I'm planning to do an independent study for the spring semester upcoming in 2010, and I have a few ideas but I'm not sure where to go from here. I am a Computer Science major and have completed the majority of the curriculum. So basically what I am asking is are there any websites or information you could point me to to help develop my ideas and get a legitimate proposal for them. These aren't in any order of favorite ideas or anything, I just listed them as they came to mind. I love working with hardware (I have built my own computer), but I'm not entirely sure what kind of study I could do that would not be incredibly expensive and time consuming. Second idea would be something based along the line of robotics, I've always been interested in building a robot and I thought this would be a cool time to learn. Another idea is studying to take the Cisco Certification exams. The one thing holding me back from this is that I am only a junior so I would be sitting here for a full year with the certification (I have heard they expire every 2 years) and I will likely have time next school year for another independent study where I could do this.
I do know that I do not have strong programming skills with C++ or Java, so avoiding those is probably best. I want the study to be fun, yet useful.

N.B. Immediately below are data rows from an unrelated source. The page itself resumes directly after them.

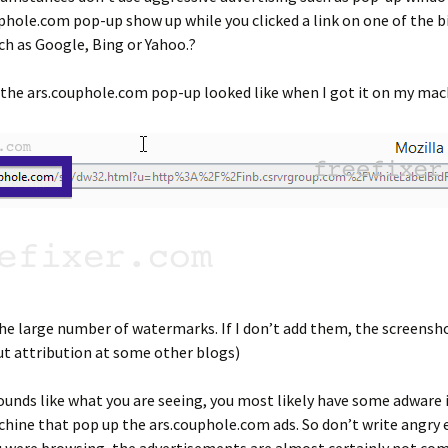
phole.com pop-up show up while you clicked a link on one of the b
ch as Google, Bing or Yahoo.?
the ars.couphole.com pop-up looked like when I got it on my mac
the large number of watermarks. If I don’t add them, the screensho
t attribution at some other blogs)
ounds like what you are seeing, you most likely have some adware 
hine that pop up the ars.couphole.com ads. So don’t write angry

Any help/suggestions/pointers to information or websites that would be helpful are greatly appreciated.
Based upon your affinity for logic puzzles such as the Rubik's Cube (I have one sitting on a table next to my bed for when I'm incredibly bored or cannot sleep), you could maybe look into something algorithmic based. As you surely know, solving the Rubik's cube is based upon algorithms and of course, what isn't algorithmic in nature in the tech world these days.
What comes to mind in my training (keep in mind I have no CS education) are data systems. For example, the IRS uses a highly algorithmic system to gauge whether or not an individual's electronic tax returns actually need to be looked over by a person by comparing past year's returns to the current return. I'm sure some things have come to mind based upon that idea that are worth looking into and at the same time, could be fun (maybe time consuming depending on the application).
Maybe someone can chime in with experience in robotics, as I haven't the slightest clue about such matters.
Just on top of my head, since you seem to have an interest in networking, why not try some kind of network related "case study" or "proof of concept" using OMNeT++. With that you could always try to make simulations of various TI technologies/topologies.